EXERCISE PROMPT:
Exact copies of all the entries are required, and no pictures should appear in them.

----- DATA EXTRACTS -----

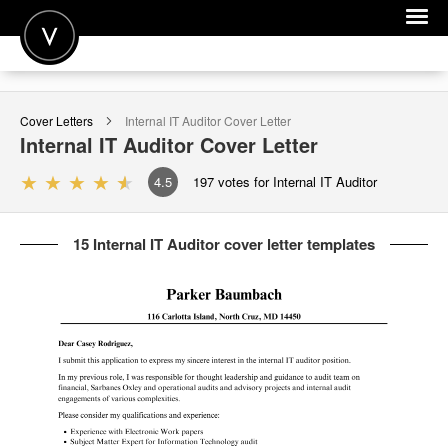
POST A JOB
Cover Letters
Internal IT Auditor
Cover Letter
JOIN
Internal IT Auditor
Cover Letter
SIGN IN
4.5
197
votes for Internal IT Auditor
FOR CANDIDATES
15 Internal IT Auditor cover letter templates
FOR EMPLOYERS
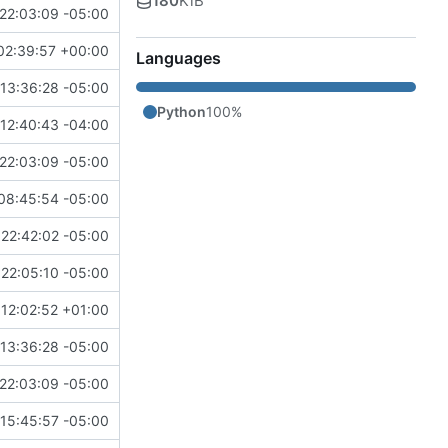
180
KiB
22:03:09 -05:00
02:39:57 +00:00
Languages
13:36:28 -05:00
Python
100%
12:40:43 -04:00
22:03:09 -05:00
08:45:54 -05:00
22:42:02 -05:00
22:05:10 -05:00
12:02:52 +01:00
13:36:28 -05:00
22:03:09 -05:00
 15:45:57 -05:00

-----

ANSWER TO THE EXERCISE:
POST A JOB
Cover Letters
Internal IT Auditor
Cover Letter
JOIN
Internal IT Auditor
Cover Letter
SIGN IN
4.5
197
votes for Internal IT Auditor
FOR CANDIDATES
15 Internal IT Auditor cover letter templates
FOR EMPLOYERS
180
KiB
22:03:09 -05:00
02:39:57 +00:00
Languages
13:36:28 -05:00
Python
100%
12:40:43 -04:00
22:03:09 -05:00
08:45:54 -05:00
22:42:02 -05:00
22:05:10 -05:00
12:02:52 +01:00
13:36:28 -05:00
22:03:09 -05:00
 15:45:57 -05:00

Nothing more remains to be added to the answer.